→ **WHAT IS BEING ASKED**
Give back all of the data exactly, with every picture omitted.

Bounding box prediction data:
..........
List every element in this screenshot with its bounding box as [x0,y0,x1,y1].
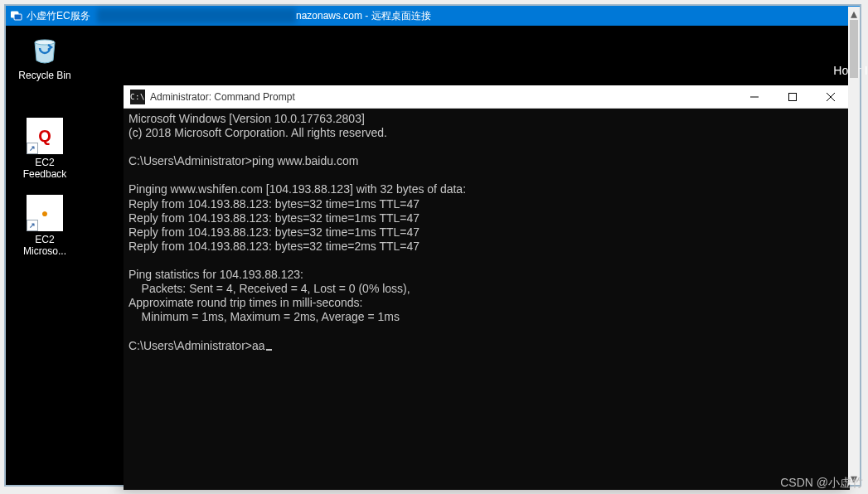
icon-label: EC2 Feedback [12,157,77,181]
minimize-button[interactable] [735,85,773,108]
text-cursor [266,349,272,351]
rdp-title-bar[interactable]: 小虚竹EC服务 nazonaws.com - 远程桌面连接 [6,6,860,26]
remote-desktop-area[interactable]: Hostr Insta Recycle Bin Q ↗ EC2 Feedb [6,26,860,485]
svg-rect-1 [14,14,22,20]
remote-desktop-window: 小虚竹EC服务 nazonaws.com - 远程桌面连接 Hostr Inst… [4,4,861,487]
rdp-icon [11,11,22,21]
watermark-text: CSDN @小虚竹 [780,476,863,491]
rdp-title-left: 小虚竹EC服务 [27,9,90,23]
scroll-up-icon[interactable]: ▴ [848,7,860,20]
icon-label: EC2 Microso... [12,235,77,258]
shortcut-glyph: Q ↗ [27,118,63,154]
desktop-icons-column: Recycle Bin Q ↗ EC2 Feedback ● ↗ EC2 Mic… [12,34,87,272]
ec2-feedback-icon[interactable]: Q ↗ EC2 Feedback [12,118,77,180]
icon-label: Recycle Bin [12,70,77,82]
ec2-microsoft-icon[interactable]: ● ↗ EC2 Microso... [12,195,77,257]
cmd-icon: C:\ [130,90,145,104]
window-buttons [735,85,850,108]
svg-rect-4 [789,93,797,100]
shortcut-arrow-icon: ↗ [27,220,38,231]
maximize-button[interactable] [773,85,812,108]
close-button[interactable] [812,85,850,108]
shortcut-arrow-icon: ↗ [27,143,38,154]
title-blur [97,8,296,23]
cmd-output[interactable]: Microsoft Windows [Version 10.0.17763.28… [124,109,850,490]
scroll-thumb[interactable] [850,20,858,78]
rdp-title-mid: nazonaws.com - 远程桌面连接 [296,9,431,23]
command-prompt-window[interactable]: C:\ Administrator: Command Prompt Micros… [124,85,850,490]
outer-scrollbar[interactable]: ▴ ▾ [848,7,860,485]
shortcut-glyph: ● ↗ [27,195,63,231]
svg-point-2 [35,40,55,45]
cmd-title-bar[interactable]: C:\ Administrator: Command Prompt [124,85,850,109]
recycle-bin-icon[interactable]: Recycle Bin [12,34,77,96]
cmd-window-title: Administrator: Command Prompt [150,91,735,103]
..........
→ **ANSWER TO THE EXERCISE**
List every element in this screenshot with its bounding box as [x0,y0,x1,y1].
icon-label: EC2 Feedback [12,157,77,181]
minimize-button[interactable] [735,85,773,108]
text-cursor [266,349,272,351]
rdp-title-bar[interactable]: 小虚竹EC服务 nazonaws.com - 远程桌面连接 [6,6,860,26]
remote-desktop-area[interactable]: Hostr Insta Recycle Bin Q ↗ EC2 Feedb [6,26,860,485]
svg-rect-1 [14,14,22,20]
remote-desktop-window: 小虚竹EC服务 nazonaws.com - 远程桌面连接 Hostr Inst… [4,4,861,487]
rdp-icon [11,11,22,21]
watermark-text: CSDN @小虚竹 [780,476,863,491]
rdp-title-left: 小虚竹EC服务 [27,9,90,23]
scroll-up-icon[interactable]: ▴ [848,7,860,20]
icon-label: EC2 Microso... [12,235,77,258]
shortcut-glyph: Q ↗ [27,118,63,154]
desktop-icons-column: Recycle Bin Q ↗ EC2 Feedback ● ↗ EC2 Mic… [12,34,87,272]
ec2-feedback-icon[interactable]: Q ↗ EC2 Feedback [12,118,77,180]
icon-label: Recycle Bin [12,70,77,82]
ec2-microsoft-icon[interactable]: ● ↗ EC2 Microso... [12,195,77,257]
cmd-icon: C:\ [130,90,145,104]
window-buttons [735,85,850,108]
svg-rect-4 [789,93,797,100]
shortcut-arrow-icon: ↗ [27,220,38,231]
maximize-button[interactable] [773,85,812,108]
close-button[interactable] [812,85,850,108]
shortcut-arrow-icon: ↗ [27,143,38,154]
title-blur [97,8,296,23]
cmd-output[interactable]: Microsoft Windows [Version 10.0.17763.28… [124,109,850,490]
scroll-thumb[interactable] [850,20,858,78]
rdp-title-mid: nazonaws.com - 远程桌面连接 [296,9,431,23]
command-prompt-window[interactable]: C:\ Administrator: Command Prompt Micros… [124,85,850,490]
outer-scrollbar[interactable]: ▴ ▾ [848,7,860,485]
shortcut-glyph: ● ↗ [27,195,63,231]
svg-point-2 [35,40,55,45]
cmd-title-bar[interactable]: C:\ Administrator: Command Prompt [124,85,850,109]
recycle-bin-icon[interactable]: Recycle Bin [12,34,77,96]
cmd-window-title: Administrator: Command Prompt [150,91,735,103]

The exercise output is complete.